- [What this task involves] Among these records, which lines include "experiencia"? Copy them out.

- [The data]

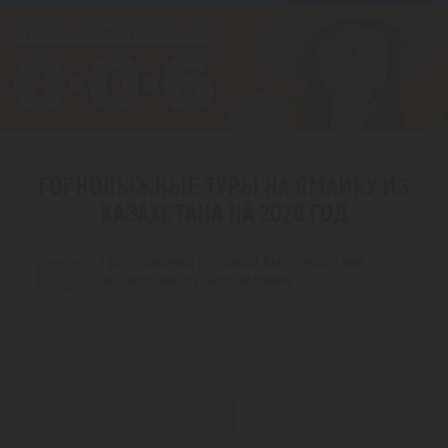
ГОРНОЛЫЖНЫЕ ТУРЫ НА ЯМАЙКУ ИЗ
КАЗАХСТАНА НА 2026 ГОД
Предложения по самой выгодной цене,
независимо от направления!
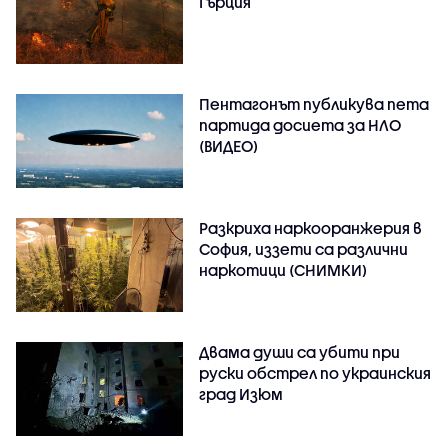
Гърция
Пентагонът публикува пета
партида досиета за НЛО
(ВИДЕО)
Разкриха наркооранжерия в
София, иззети са различни
наркотици (СНИМКИ)
Двама души са убити при
руски обстрeл по украинския
град Изюм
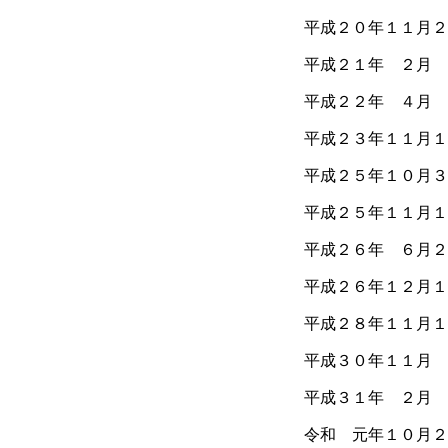
平成２０年１１月２
平成２１年 ２月 
平成２２年 ４月 
平成２３年１１月１
平成２５年１０月３
平成２５年１１月１
平成２６年 ６月２
平成２６年１２月１
平成２８年１１月１
平成３０年１１月 
平成３１年 ２月 
令和 元年１０月２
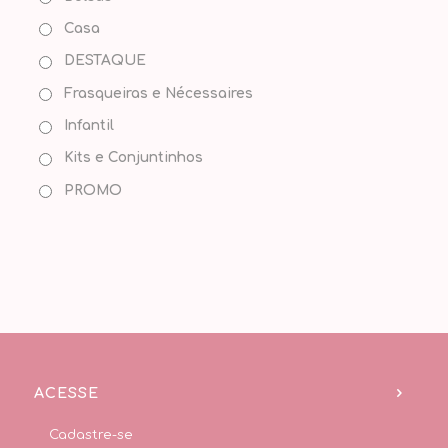
Casa
DESTAQUE
Frasqueiras e Nécessaires
Infantil
Kits e Conjuntinhos
PROMO
ACESSE
Cadastre-se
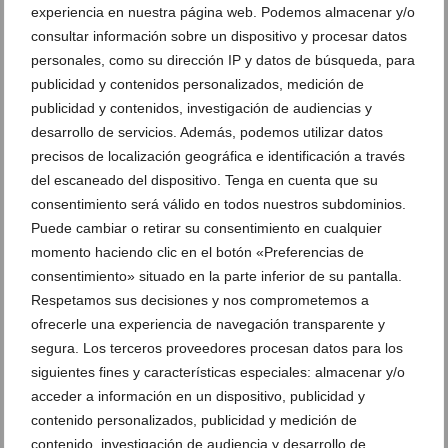
experiencia en nuestra página web. Podemos almacenar y/o
consultar información sobre un dispositivo y procesar datos
personales, como su dirección IP y datos de búsqueda, para
publicidad y contenidos personalizados, medición de
publicidad y contenidos, investigación de audiencias y
desarrollo de servicios. Además, podemos utilizar datos
precisos de localización geográfica e identificación a través
del escaneado del dispositivo. Tenga en cuenta que su
consentimiento será válido en todos nuestros subdominios.
Puede cambiar o retirar su consentimiento en cualquier
momento haciendo clic en el botón «Preferencias de
Casa Zoe: La villa en Pedreguer con piscina privada
consentimiento» situado en la parte inferior de su pantalla.
y vistas al mar para unas vacaciones perfectas
Respetamos sus decisiones y nos comprometemos a
10 de julio de 2026
ofrecerle una experiencia de navegación transparente y
segura. Los terceros proveedores procesan datos para los
siguientes fines y características especiales: almacenar y/o
acceder a información en un dispositivo, publicidad y
contenido personalizados, publicidad y medición de
contenido, investigación de audiencia y desarrollo de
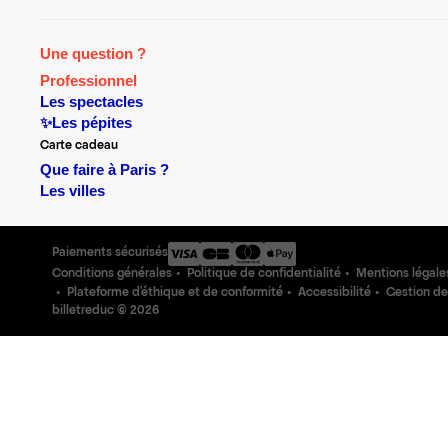
Une question ?
Professionnel
Les spectacles
✨Les pépites
Carte cadeau
Que faire à Paris ?
Les villes
Paiements sécurisés
Conditions générales
Politique de confidentialité
Mentions légale
Plateforme d'éthique et de conformité
Accessibilité
Gestion de
billetreduc ©
2026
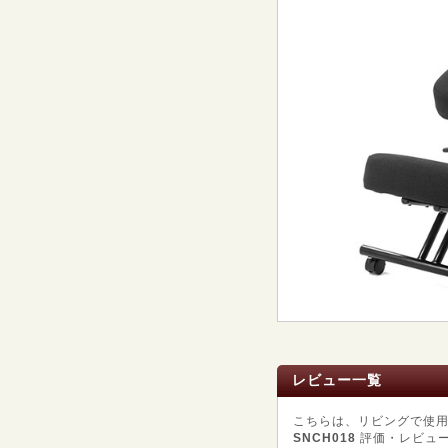
レビュー一覧
こちらは、リビングで使
SNCH018
評価・レビュ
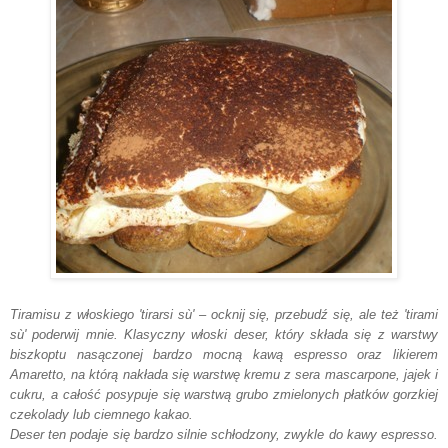
Tiramisu z włoskiego 'tirarsi sù' – ocknij się, przebudź się, ale też 'tirami
sù' poderwij mnie. Klasyczny włoski deser, który składa się z warstwy
biszkoptu nasączonej bardzo mocną kawą espresso oraz likierem
Amaretto, na którą nakłada się warstwę kremu z sera mascarpone, jajek i
cukru, a całość posypuje się warstwą grubo zmielonych płatków gorzkiej
czekolady lub ciemnego kakao.
Deser ten podaje się bardzo silnie schłodzony, zwykle do kawy espresso.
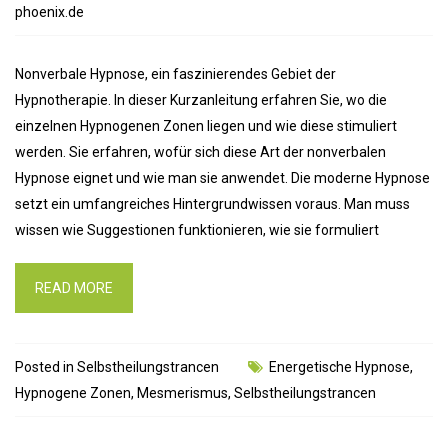
phoenix.de
Nonverbale Hypnose, ein faszinierendes Gebiet der
Hypnotherapie. In dieser Kurzanleitung erfahren Sie, wo die
einzelnen Hypnogenen Zonen liegen und wie diese stimuliert
werden. Sie erfahren, wofür sich diese Art der nonverbalen
Hypnose eignet und wie man sie anwendet. Die moderne Hypnose
setzt ein umfangreiches Hintergrundwissen voraus. Man muss
wissen wie Suggestionen funktionieren, wie sie formuliert
READ MORE
Posted in
Selbstheilungstrancen
Energetische Hypnose
,
Hypnogene Zonen
,
Mesmerismus
,
Selbstheilungstrancen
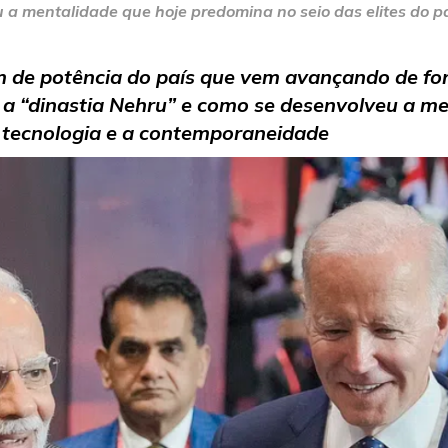
 a mentalidade que hoje predomina no seio das elites do p
m de potência do país que vem avançando de fo
b a “dinastia Nehru” e como se desenvolveu a m
a tecnologia e a contemporaneidade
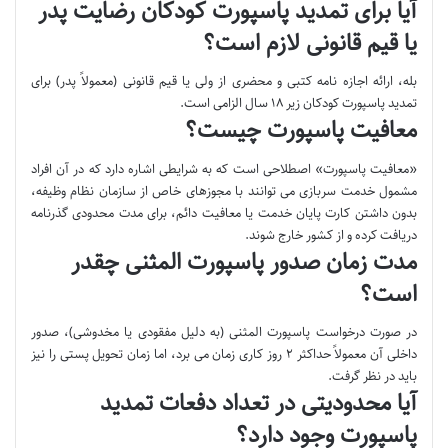
آیا برای تمدید پاسپورت کودکان رضایت پدر
یا قیم قانونی لازم است؟
بله، ارائه اجازه نامه کتبی و محضری از ولی یا قیم قانونی (معمولاً پدر) برای
تمدید پاسپورت کودکان زیر ۱۸ سال الزامی است.
معافیت پاسپورت چیست؟
«معافیت پاسپورت» اصطلاحی است که به شرایطی اشاره دارد که در آن افراد
مشمول خدمت سربازی می توانند با مجوزهای خاص از سازمان نظام وظیفه،
بدون داشتن کارت پایان خدمت یا معافیت دائم، برای مدت محدودی گذرنامه
دریافت کرده و از کشور خارج شوند.
مدت زمان صدور پاسپورت المثنی چقدر
است؟
در صورت درخواست پاسپورت المثنی (به دلیل مفقودی یا مخدوشی)، صدور
داخلی آن معمولاً حداکثر ۲ روز کاری زمان می برد، اما زمان تحویل پستی را نیز
باید در نظر گرفت.
آیا محدودیتی در تعداد دفعات تمدید
پاسپورت وجود دارد؟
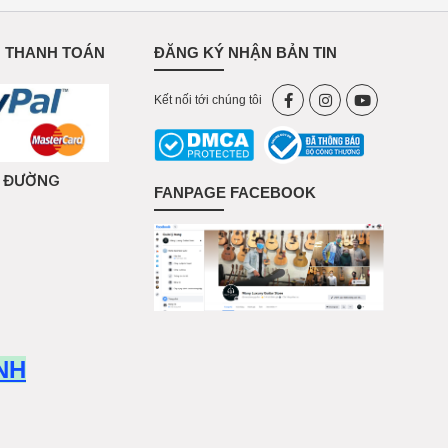
 THANH TOÁN
ĐĂNG KÝ NHẬN BẢN TIN
Kết nối tới chúng tôi
Ỉ ĐƯỜNG
FANPAGE FACEBOOK
NH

- [Answer to this task]
experiencia en nuestra página web. Podemos almacenar y/o
ofrecerle una experiencia de navegación transparente y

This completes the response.